* _WHAT YOU HAVE TO DO_
Print every entry below again exactly as written, skipping the pictures.

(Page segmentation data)
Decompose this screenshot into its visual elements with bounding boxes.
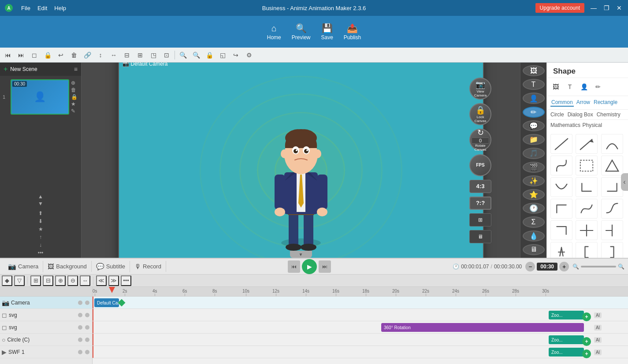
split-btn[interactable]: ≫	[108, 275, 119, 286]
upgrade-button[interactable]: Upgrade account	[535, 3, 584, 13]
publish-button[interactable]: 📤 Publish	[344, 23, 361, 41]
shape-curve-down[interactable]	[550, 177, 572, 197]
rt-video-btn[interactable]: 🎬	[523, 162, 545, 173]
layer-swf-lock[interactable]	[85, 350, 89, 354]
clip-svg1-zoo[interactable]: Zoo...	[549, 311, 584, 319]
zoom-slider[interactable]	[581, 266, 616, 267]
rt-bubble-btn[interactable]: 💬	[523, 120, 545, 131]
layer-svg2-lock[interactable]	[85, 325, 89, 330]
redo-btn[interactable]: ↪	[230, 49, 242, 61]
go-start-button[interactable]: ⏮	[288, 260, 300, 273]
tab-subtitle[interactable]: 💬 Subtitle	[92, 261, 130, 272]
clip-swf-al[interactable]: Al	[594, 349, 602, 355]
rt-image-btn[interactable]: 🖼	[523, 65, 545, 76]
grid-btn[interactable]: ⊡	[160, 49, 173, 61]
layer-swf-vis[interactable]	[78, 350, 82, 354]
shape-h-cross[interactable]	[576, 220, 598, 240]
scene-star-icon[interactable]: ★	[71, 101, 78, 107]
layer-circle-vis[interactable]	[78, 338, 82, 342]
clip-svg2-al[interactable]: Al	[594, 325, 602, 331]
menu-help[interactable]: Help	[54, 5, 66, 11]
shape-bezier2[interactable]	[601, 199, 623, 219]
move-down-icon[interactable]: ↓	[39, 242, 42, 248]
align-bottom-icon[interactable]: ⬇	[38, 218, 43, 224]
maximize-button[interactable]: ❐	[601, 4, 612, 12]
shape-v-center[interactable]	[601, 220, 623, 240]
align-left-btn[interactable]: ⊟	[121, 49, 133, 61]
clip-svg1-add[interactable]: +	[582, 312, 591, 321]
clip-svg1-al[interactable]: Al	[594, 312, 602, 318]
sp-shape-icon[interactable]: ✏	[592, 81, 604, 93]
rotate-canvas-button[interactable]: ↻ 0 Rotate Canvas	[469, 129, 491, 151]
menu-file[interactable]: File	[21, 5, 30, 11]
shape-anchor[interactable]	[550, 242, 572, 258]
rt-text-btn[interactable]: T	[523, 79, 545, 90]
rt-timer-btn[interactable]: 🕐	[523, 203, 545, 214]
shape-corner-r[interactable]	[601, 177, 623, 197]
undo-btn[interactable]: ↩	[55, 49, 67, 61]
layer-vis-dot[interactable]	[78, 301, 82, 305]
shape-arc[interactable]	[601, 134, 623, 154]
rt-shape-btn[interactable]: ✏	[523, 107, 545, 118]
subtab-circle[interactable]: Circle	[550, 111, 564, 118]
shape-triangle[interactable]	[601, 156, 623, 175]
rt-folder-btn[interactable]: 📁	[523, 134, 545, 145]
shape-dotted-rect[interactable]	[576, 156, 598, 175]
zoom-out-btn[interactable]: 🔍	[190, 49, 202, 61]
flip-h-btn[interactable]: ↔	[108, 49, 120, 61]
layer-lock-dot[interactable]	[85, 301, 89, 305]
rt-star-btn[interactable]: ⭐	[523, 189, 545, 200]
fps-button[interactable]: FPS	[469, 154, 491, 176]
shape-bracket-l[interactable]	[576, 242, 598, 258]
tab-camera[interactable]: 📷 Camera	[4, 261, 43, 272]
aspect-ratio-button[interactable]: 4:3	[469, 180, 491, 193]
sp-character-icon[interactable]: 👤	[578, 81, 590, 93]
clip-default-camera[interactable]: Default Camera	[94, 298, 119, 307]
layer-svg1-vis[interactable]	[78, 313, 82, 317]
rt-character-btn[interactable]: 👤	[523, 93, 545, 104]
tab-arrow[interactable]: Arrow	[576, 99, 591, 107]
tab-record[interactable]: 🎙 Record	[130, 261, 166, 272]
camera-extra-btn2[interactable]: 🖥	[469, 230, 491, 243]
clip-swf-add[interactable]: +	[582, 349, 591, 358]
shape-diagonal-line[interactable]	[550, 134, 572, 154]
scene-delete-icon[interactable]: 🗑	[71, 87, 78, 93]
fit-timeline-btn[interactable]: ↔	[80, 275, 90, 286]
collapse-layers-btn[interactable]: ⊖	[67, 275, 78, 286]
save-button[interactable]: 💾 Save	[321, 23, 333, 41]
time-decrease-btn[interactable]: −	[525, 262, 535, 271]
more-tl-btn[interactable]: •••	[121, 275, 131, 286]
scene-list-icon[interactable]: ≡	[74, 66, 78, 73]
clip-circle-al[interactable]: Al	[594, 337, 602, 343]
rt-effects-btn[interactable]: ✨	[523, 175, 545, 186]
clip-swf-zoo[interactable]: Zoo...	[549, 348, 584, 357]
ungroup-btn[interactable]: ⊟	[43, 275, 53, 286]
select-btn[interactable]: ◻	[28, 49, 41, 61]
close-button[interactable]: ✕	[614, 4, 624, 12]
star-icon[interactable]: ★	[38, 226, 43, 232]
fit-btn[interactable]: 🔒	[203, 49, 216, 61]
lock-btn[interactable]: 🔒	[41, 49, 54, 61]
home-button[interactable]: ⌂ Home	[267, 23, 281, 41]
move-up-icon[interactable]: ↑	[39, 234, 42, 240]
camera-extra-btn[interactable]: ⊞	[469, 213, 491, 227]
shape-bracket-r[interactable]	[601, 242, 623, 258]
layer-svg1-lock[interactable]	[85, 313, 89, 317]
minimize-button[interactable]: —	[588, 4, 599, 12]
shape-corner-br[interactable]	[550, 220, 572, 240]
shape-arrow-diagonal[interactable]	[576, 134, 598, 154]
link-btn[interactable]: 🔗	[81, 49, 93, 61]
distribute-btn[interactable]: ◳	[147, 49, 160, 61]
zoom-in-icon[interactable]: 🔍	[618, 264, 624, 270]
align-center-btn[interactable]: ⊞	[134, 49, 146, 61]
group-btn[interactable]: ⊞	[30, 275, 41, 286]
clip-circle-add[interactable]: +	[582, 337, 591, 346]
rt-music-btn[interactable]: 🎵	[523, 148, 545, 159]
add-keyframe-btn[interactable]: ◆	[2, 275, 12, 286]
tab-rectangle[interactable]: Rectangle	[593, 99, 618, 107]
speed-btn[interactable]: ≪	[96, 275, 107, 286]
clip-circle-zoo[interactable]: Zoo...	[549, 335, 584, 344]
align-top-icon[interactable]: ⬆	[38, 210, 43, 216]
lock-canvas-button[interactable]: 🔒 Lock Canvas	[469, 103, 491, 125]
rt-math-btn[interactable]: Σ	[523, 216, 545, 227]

* _RESULT OF THIS EXERCISE_
Decompose this screenshot into its visual elements with bounding boxes.
split-btn[interactable]: ≫	[108, 275, 119, 286]
upgrade-button[interactable]: Upgrade account	[535, 3, 584, 13]
publish-button[interactable]: 📤 Publish	[344, 23, 361, 41]
shape-curve-down[interactable]	[550, 177, 572, 197]
rt-video-btn[interactable]: 🎬	[523, 162, 545, 173]
layer-swf-lock[interactable]	[85, 350, 89, 354]
clip-svg1-zoo[interactable]: Zoo...	[549, 311, 584, 319]
zoom-slider[interactable]	[581, 266, 616, 267]
rt-bubble-btn[interactable]: 💬	[523, 120, 545, 131]
layer-svg2-lock[interactable]	[85, 325, 89, 330]
redo-btn[interactable]: ↪	[230, 49, 242, 61]
go-start-button[interactable]: ⏮	[288, 260, 300, 273]
tab-subtitle[interactable]: 💬 Subtitle	[92, 261, 130, 272]
clip-swf-al[interactable]: Al	[594, 349, 602, 355]
rt-image-btn[interactable]: 🖼	[523, 65, 545, 76]
grid-btn[interactable]: ⊡	[160, 49, 173, 61]
layer-swf-vis[interactable]	[78, 350, 82, 354]
shape-h-cross[interactable]	[576, 220, 598, 240]
scene-star-icon[interactable]: ★	[71, 101, 78, 107]
layer-circle-vis[interactable]	[78, 338, 82, 342]
clip-svg2-al[interactable]: Al	[594, 325, 602, 331]
menu-help[interactable]: Help	[54, 5, 66, 11]
shape-bezier2[interactable]	[601, 199, 623, 219]
move-down-icon[interactable]: ↓	[39, 242, 42, 248]
align-bottom-icon[interactable]: ⬇	[38, 218, 43, 224]
maximize-button[interactable]: ❐	[601, 4, 612, 12]
shape-v-center[interactable]	[601, 220, 623, 240]
align-left-btn[interactable]: ⊟	[121, 49, 133, 61]
clip-svg1-add[interactable]: +	[582, 312, 591, 321]
clip-svg1-al[interactable]: Al	[594, 312, 602, 318]
sp-shape-icon[interactable]: ✏	[592, 81, 604, 93]
rotate-canvas-button[interactable]: ↻ 0 Rotate Canvas	[469, 129, 491, 151]
menu-file[interactable]: File	[21, 5, 30, 11]
shape-anchor[interactable]	[550, 242, 572, 258]
rt-text-btn[interactable]: T	[523, 79, 545, 90]
rt-timer-btn[interactable]: 🕐	[523, 203, 545, 214]
shape-corner-r[interactable]	[601, 177, 623, 197]
undo-btn[interactable]: ↩	[55, 49, 67, 61]
layer-vis-dot[interactable]	[78, 301, 82, 305]
shape-arc[interactable]	[601, 134, 623, 154]
rt-shape-btn[interactable]: ✏	[523, 107, 545, 118]
subtab-circle[interactable]: Circle	[550, 111, 564, 118]
shape-triangle[interactable]	[601, 156, 623, 175]
rt-folder-btn[interactable]: 📁	[523, 134, 545, 145]
shape-dotted-rect[interactable]	[576, 156, 598, 175]
zoom-out-btn[interactable]: 🔍	[190, 49, 202, 61]
flip-h-btn[interactable]: ↔	[108, 49, 120, 61]
layer-lock-dot[interactable]	[85, 301, 89, 305]
rt-star-btn[interactable]: ⭐	[523, 189, 545, 200]
fps-button[interactable]: FPS	[469, 154, 491, 176]
shape-bracket-l[interactable]	[576, 242, 598, 258]
tab-camera[interactable]: 📷 Camera	[4, 261, 43, 272]
aspect-ratio-button[interactable]: 4:3	[469, 180, 491, 193]
sp-character-icon[interactable]: 👤	[578, 81, 590, 93]
clip-default-camera[interactable]: Default Camera	[94, 298, 119, 307]
layer-svg1-vis[interactable]	[78, 313, 82, 317]
rt-character-btn[interactable]: 👤	[523, 93, 545, 104]
tab-arrow[interactable]: Arrow	[576, 99, 591, 107]
tab-record[interactable]: 🎙 Record	[130, 261, 166, 272]
camera-extra-btn2[interactable]: 🖥	[469, 230, 491, 243]
clip-swf-add[interactable]: +	[582, 349, 591, 358]
shape-diagonal-line[interactable]	[550, 134, 572, 154]
scene-delete-icon[interactable]: 🗑	[71, 87, 78, 93]
fit-timeline-btn[interactable]: ↔	[80, 275, 90, 286]
collapse-layers-btn[interactable]: ⊖	[67, 275, 78, 286]
save-button[interactable]: 💾 Save	[321, 23, 333, 41]
time-decrease-btn[interactable]: −	[525, 262, 535, 271]
more-tl-btn[interactable]: •••	[121, 275, 131, 286]
scene-list-icon[interactable]: ≡	[74, 66, 78, 73]
clip-circle-al[interactable]: Al	[594, 337, 602, 343]
rt-effects-btn[interactable]: ✨	[523, 175, 545, 186]
clip-swf-zoo[interactable]: Zoo...	[549, 348, 584, 357]
ungroup-btn[interactable]: ⊟	[43, 275, 53, 286]
select-btn[interactable]: ◻	[28, 49, 41, 61]
close-button[interactable]: ✕	[614, 4, 624, 12]
star-icon[interactable]: ★	[38, 226, 43, 232]
fit-btn[interactable]: 🔒	[203, 49, 216, 61]
lock-btn[interactable]: 🔒	[41, 49, 54, 61]
home-button[interactable]: ⌂ Home	[267, 23, 281, 41]
move-up-icon[interactable]: ↑	[39, 234, 42, 240]
camera-extra-btn[interactable]: ⊞	[469, 213, 491, 227]
shape-bracket-r[interactable]	[601, 242, 623, 258]
layer-svg1-lock[interactable]	[85, 313, 89, 317]
minimize-button[interactable]: —	[588, 4, 599, 12]
shape-corner-br[interactable]	[550, 220, 572, 240]
shape-arrow-diagonal[interactable]	[576, 134, 598, 154]
link-btn[interactable]: 🔗	[81, 49, 93, 61]
distribute-btn[interactable]: ◳	[147, 49, 160, 61]
zoom-in-icon[interactable]: 🔍	[618, 264, 624, 270]
align-center-btn[interactable]: ⊞	[134, 49, 146, 61]
group-btn[interactable]: ⊞	[30, 275, 41, 286]
clip-circle-add[interactable]: +	[582, 337, 591, 346]
rt-music-btn[interactable]: 🎵	[523, 148, 545, 159]
add-keyframe-btn[interactable]: ◆	[2, 275, 12, 286]
tab-rectangle[interactable]: Rectangle	[593, 99, 618, 107]
speed-btn[interactable]: ≪	[96, 275, 107, 286]
clip-circle-zoo[interactable]: Zoo...	[549, 335, 584, 344]
align-top-icon[interactable]: ⬆	[38, 210, 43, 216]
lock-canvas-button[interactable]: 🔒 Lock Canvas	[469, 103, 491, 125]
rt-math-btn[interactable]: Σ	[523, 216, 545, 227]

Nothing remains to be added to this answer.